The material is made from recycled soda-lime glass, the fine glass powder is sintered together and then fired in a kiln. The material is porous, opaque and fragile. The material feels a bit coarse to the touch. The glass prints can be best used for objects such as centerpieces, decorative platters and other design objects for the home.
The big news this week was clearly Shapeways surprise announcement: they now provide glass as print material!
Glass printing has been the subject of much investigation and experimentation this year, and now it appears that Shapeways has made enough progress to offer commercial 3D printing using it. Even better, the glass used is recycled – and you can recycle the prints as well.

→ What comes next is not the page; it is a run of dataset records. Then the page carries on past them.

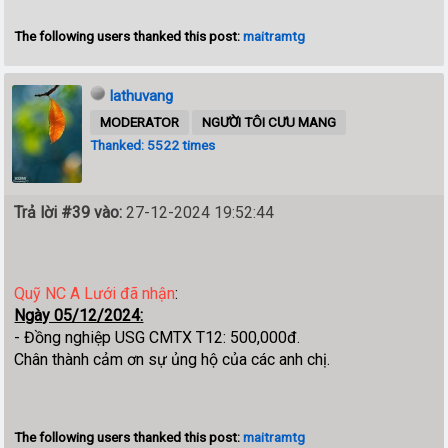
The following users thanked this post:
maitramtg
lathuvang
MODERATOR
NGƯỜI TÔI CƯU MANG
Thanked: 5522 times
Trả lời #39 vào:
27-12-2024 19:52:44
Quỹ NC A Lưới đã nhận
:
Ngày 05/12/2024:
- Đồng nghiệp USG CMTX T12: 500,000đ.
Chân thành cảm ơn sự ủng hộ của các anh chị.
The following users thanked this post:
maitramtg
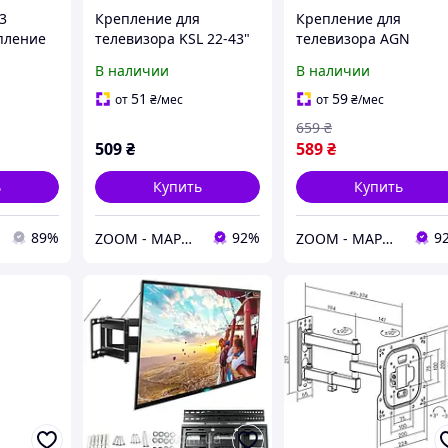
3
Крепление для
Крепление для
пление
телевизора KSL 22-43"
телевизора AGN
в 19-43
Simpler Black
AGN43-222P
В наличии
В наличии
ное
51
59
от
₴
/мес
от
₴
/мес
659
₴
509
₴
589
₴
ь
Купить
Купить
89%
92%
9
ZOOM - МАРКЕТ ЦИФРОВОЙ ТЕХНИКИ
ZOOM - МАРКЕТ ЦИФРОВОЙ ТЕХНИКИ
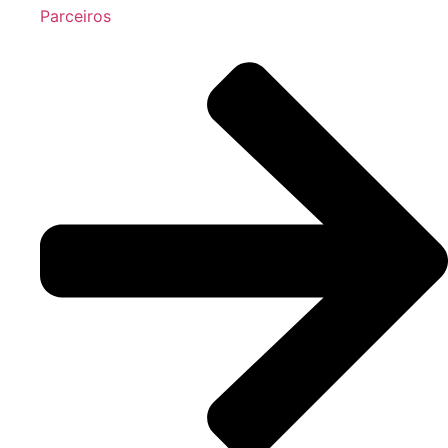
Parceiros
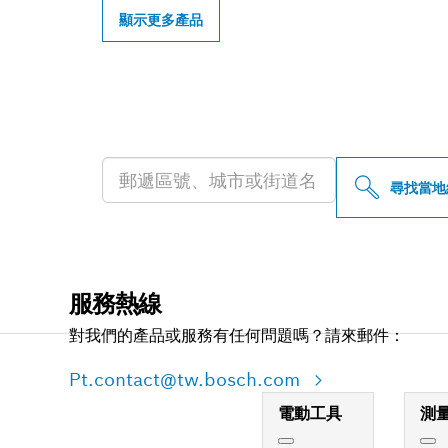
顯示更多產品
尋找您附近的博
尋找當地
服務熱線
對我們的產品或服務有任何問題嗎？請來郵件：
Pt.contact@tw.bosch.com
電動工具
測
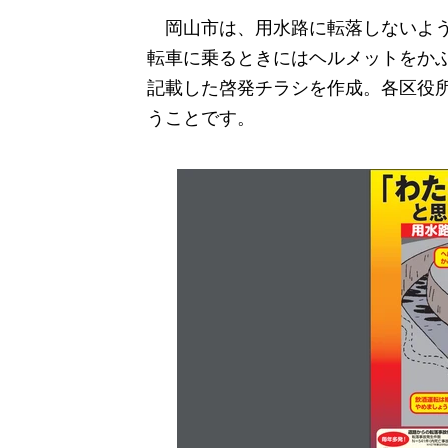
岡山市は、用水路に転落しないよう
転車に乗るときにはヘルメットをか
記載した啓発チラシを作成。各区役所
うことです。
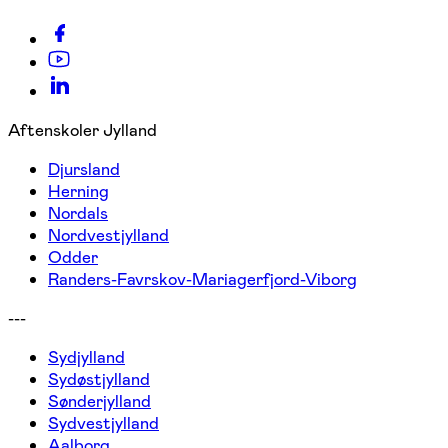
Aftenskoler Jylland
Djursland
Herning
Nordals
Nordvestjylland
Odder
Randers-Favrskov-Mariagerfjord-Viborg
---
Sydjylland
Sydøstjylland
Sønderjylland
Sydvestjylland
Aalborg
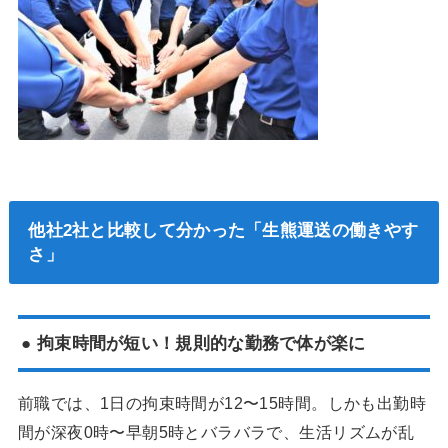
他社2社と比較して分かった「生熊運送の働きやす
さ」
● 拘束時間が短い！規則的な勤務で体が楽に
前職では、1日の拘束時間が12〜15時間。しかも出勤時
間が深夜0時〜早朝5時とバラバラで、生活リズムが乱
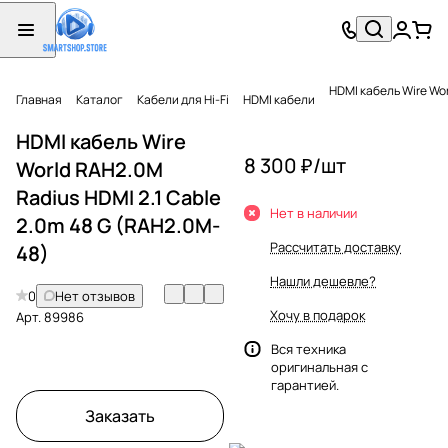
HDMI кабель Wire Wor
Главная
Каталог
Кабели для Hi-Fi
HDMI кабели
HDMI кабель Wire
8 300 ₽/
шт
World RAH2.0M
Radius HDMI 2.1 Cable
Нет в наличии
2.0m 48 G (RAH2.0M-
Рассчитать доставку
48)
Нашли дешевле?
0
Нет отзывов
Хочу в подарок
Арт.
89986
Вся техника
оригинальная с
гарантией.
Заказать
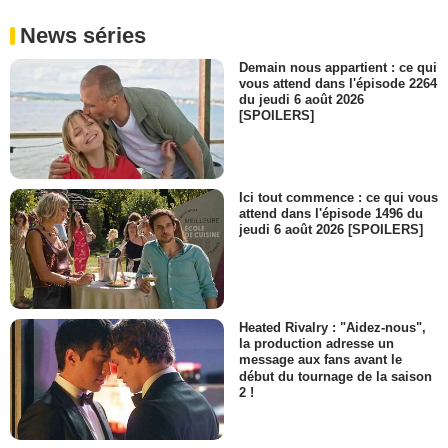
News séries
Demain nous appartient : ce qui
vous attend dans l'épisode 2264
du jeudi 6 août 2026
[SPOILERS]
Ici tout commence : ce qui vous
attend dans l'épisode 1496 du
jeudi 6 août 2026 [SPOILERS]
Heated Rivalry : "Aidez-nous",
la production adresse un
message aux fans avant le
début du tournage de la saison
2 !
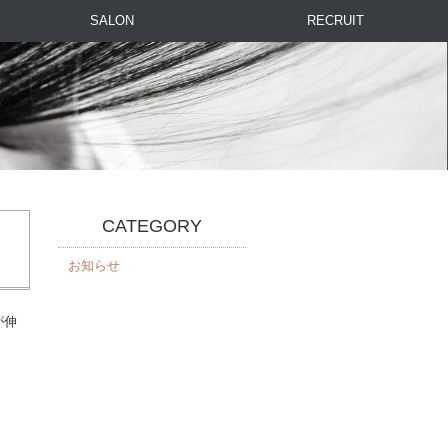
SALON
RECRUIT
CATEGORY
お知らせ
が伸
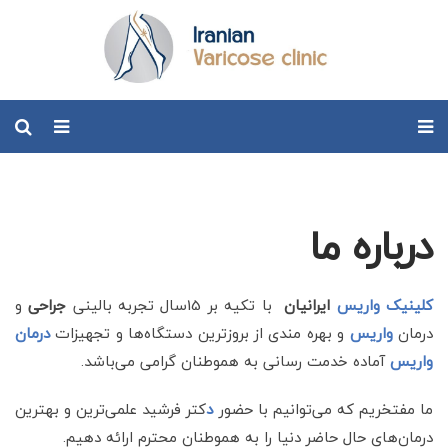
درباره ما
کلینیک واریس
ایرانیان
با تکیه بر 15سال تجربه بالینی
جراحی
و
درمان
واریس
و بهره مندی از بروز‌ترین دستگاه‌ها و تجهیزات
درمان
واریس
آماده خدمت رسانی به هموطنان گرامی می‌باشد.
ما مفتخریم که می‌توانیم با حضور
د
کتر فرشید علمی‌ترین و بهترین
درمان‌های حال حاضر دنیا را به هموطنان محترم ارائه دهیم.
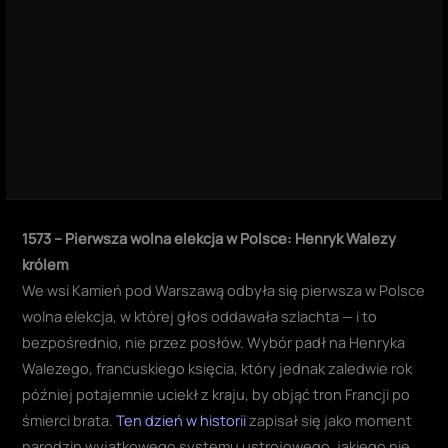
1573 – Pierwsza wolna elekcja w Polsce: Henryk Walezy
królem
We wsi Kamień pod Warszawą odbyła się pierwsza w Polsce
wolna elekcja, w której głos oddawała szlachta — i to
bezpośrednio, nie przez posłów. Wybór padł na Henryka
Walezego, francuskiego księcia, który jednak zaledwie rok
później potajemnie uciekł z kraju, by objąć tron Francji po
śmierci brata.
Ten dzień w historii
zapisał się jako moment
narodzin wyjątkowego systemu ustrojowego, jakiego nie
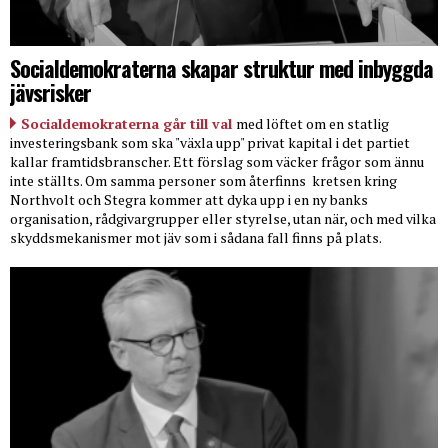
Socialdemokraterna skapar struktur med inbyggda
jävsrisker
Socialdemokraterna går till val
med löftet om en statlig
investeringsbank som ska "växla upp" privat kapital i det partiet
kallar framtidsbranscher. Ett förslag som väcker frågor som ännu
inte ställts. Om samma personer som återfinns
kretsen kring
Northvolt och Stegra kommer att dyka upp i en ny banks
organisation, rådgivargrupper eller styrelse, utan när, och med vilka
skyddsmekanismer mot jäv som i sådana fall finns på plats.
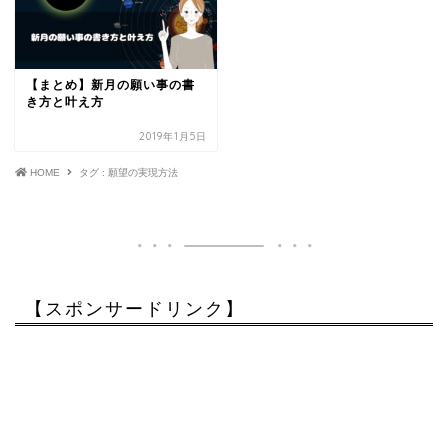
【まとめ】新月の願い事の書
き方と叶え方
2019年1月5日
HOME
タグ : 願望の実現方法
【スポンサードリンク】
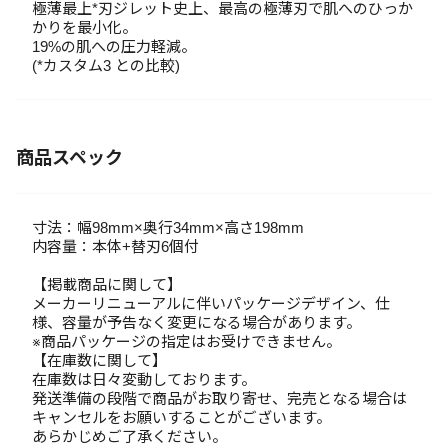
極薄最上*刃ジレット史上、最高の極薄刃で肌へのひっか
かりを最小化。
19%の肌への圧力軽減。
(*カスタム3 との比較)
商品スペック
寸法：幅98mm×奥行34mm×高さ198mm
内容量：本体+替刃6個付
【掲載商品に関して】
メーカーリニューアルに伴いパッケージデザイン、仕
様、容量が予告なく変更になる場合があります。
※商品パッケージの指定はお受けできません。
【在庫数に関して】
在庫数は日々変動しております。
発送準備の段階で商品がお取り寄せ、完売となる場合は
キャンセルをお願いすることがございます。
あらかじめご了承ください。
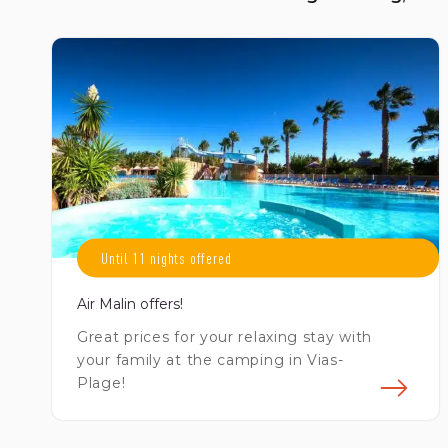
Until 11 nights offered
Air Malin offers!
Great prices for your relaxing stay with
your family at the camping in Vias-
Plage!
En 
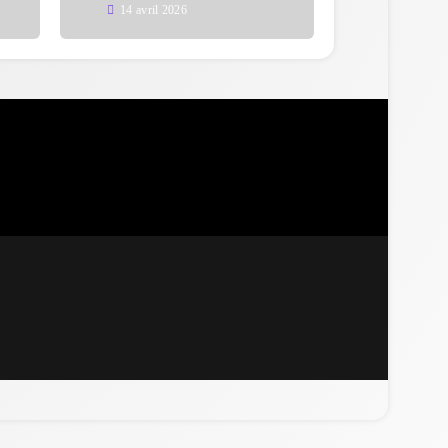
14 avril 2026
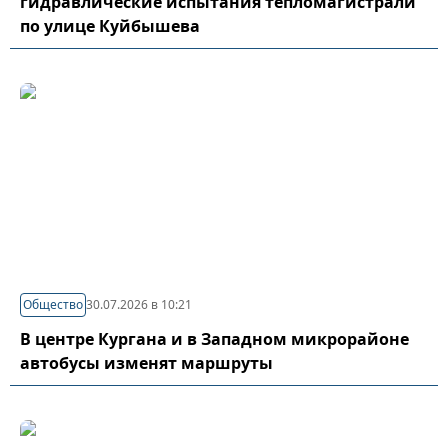
гидравлические испытания тепломагистрали
по улице Куйбышева
Общество
30.07.2026 в 10:21
В центре Кургана и в Западном микрорайоне
автобусы изменят маршруты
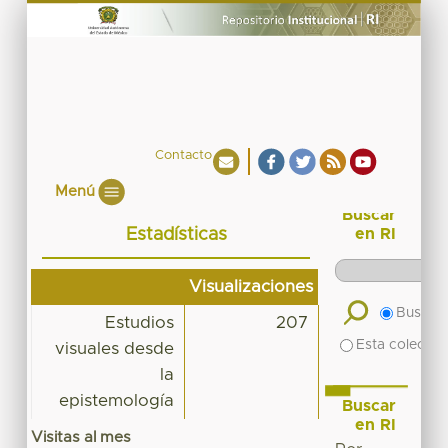
Contacto
Menú
Buscar
Estadísticas
en RI
Visualizaciones
Buscar 
Estudios
207
Esta colecció
visuales desde
la
epistemología
Buscar
en RI
Visitas al mes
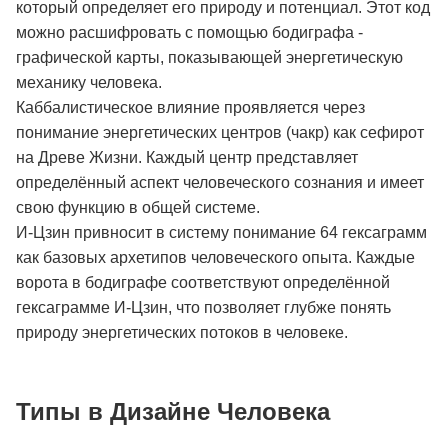
который определяет его природу и потенциал. Этот код
можно расшифровать с помощью бодиграфа -
графической карты, показывающей энергетическую
механику человека.
Каббалистическое влияние проявляется через
понимание энергетических центров (чакр) как сефирот
на Древе Жизни. Каждый центр представляет
определённый аспект человеческого сознания и имеет
свою функцию в общей системе.
И-Цзин привносит в систему понимание 64 гексаграмм
как базовых архетипов человеческого опыта. Каждые
ворота в бодиграфе соответствуют определённой
гексаграмме И-Цзин, что позволяет глубже понять
природу энергетических потоков в человеке.
Типы в Дизайне Человека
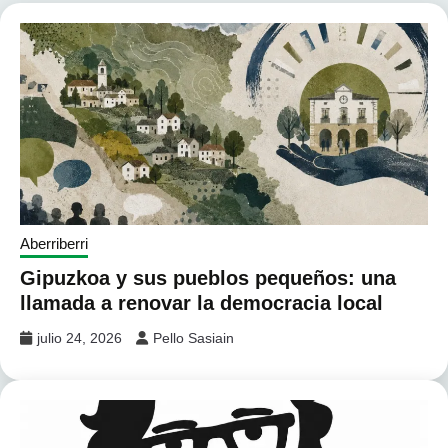
Aberriberri
Gipuzkoa y sus pueblos pequeños: una
llamada a renovar la democracia local
julio 24, 2026
Pello Sasiain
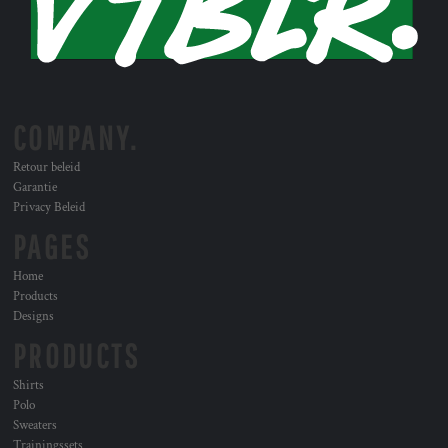
COMPANY.
Retour beleid
Garantie
Privacy Beleid
PAGES
Home
Products
Designs
PRODUCTS
Shirts
Polo
Sweaters
Trainingssets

The process is similar to what we’ve seen in prior experiments: an ultra-fine glass powder is fused with a binder layer by layer, followed by kiln-firing to melt the glass bits into a rigid state in a Venus-like +750C oven.
The new material costs USD$5.99 per cc, which is mid-way between their inexpensive materials (USD$1-3 for acrylics and sandstone) and expensive (USD$10 for stainless steel). The material is apparently yet another Shapeways “experiment”:
The result is not pure transparent glass. It’s sufficiently opaque that Shapeways names the material “Milky White Matte Glass”, and that’s precisely what it looks like. But it is glass, and that’s a great step forward. We’re imagining all sorts of interesting objects that are better suited for this new glass medium.
It’s not quite the transparent glass you might be seeking, but we think this is a very useful addition to the every-increasing list of Shapeways materials. When will we see “Clear Shiny Glass”?